# EXCERPTED DATA
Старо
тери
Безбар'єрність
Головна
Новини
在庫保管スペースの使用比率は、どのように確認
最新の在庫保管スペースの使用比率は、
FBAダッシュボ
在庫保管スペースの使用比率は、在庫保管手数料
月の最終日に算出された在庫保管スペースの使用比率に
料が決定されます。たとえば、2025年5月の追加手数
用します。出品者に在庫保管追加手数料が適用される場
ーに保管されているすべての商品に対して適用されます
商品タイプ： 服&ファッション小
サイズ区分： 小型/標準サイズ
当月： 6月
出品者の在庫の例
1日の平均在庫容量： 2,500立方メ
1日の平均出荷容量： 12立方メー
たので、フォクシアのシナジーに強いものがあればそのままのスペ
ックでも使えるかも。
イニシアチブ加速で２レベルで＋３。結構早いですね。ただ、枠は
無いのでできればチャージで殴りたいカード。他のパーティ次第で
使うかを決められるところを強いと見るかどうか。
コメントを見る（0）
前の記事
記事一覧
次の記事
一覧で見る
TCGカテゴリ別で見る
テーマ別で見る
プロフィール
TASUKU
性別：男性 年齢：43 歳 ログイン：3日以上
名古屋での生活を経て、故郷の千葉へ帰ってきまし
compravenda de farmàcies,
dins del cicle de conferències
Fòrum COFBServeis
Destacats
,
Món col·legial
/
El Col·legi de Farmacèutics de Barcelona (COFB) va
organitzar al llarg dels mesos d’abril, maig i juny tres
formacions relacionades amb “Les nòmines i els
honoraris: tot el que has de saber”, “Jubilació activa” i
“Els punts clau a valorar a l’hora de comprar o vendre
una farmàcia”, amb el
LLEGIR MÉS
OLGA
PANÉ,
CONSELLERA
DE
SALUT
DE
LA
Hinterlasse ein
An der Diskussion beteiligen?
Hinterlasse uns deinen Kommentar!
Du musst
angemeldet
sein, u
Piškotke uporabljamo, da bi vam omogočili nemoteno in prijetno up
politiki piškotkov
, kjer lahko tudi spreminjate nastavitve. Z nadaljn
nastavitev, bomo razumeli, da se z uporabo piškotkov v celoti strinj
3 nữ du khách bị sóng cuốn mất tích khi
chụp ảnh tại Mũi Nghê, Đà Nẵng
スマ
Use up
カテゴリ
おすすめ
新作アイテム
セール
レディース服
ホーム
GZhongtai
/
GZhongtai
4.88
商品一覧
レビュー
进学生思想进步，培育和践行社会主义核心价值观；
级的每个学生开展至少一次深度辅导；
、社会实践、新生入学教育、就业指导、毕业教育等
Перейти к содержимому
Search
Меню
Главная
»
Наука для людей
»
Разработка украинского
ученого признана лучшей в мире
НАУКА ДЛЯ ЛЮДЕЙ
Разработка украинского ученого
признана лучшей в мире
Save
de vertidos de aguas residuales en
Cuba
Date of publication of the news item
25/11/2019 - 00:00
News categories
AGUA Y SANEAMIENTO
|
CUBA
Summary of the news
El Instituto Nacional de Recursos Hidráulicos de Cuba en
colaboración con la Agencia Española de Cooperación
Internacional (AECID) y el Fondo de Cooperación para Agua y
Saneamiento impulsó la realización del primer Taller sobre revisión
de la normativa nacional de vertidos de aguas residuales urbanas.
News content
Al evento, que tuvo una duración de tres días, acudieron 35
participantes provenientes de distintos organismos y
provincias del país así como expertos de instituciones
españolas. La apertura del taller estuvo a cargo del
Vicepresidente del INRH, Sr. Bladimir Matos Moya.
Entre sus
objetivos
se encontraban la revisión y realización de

# EXERCISE
Starting at the line with "Saneamiento impulsó la" and ending at the line with "participantes provenientes de", print each line of the listing above exactly, with no other lines.

# REPLY
Saneamiento impulsó la realización del primer Taller sobre revisión
de la normativa nacional de vertidos de aguas residuales urbanas.
News content
Al evento, que tuvo una duración de tres días, acudieron 35
participantes provenientes de distintos organismos y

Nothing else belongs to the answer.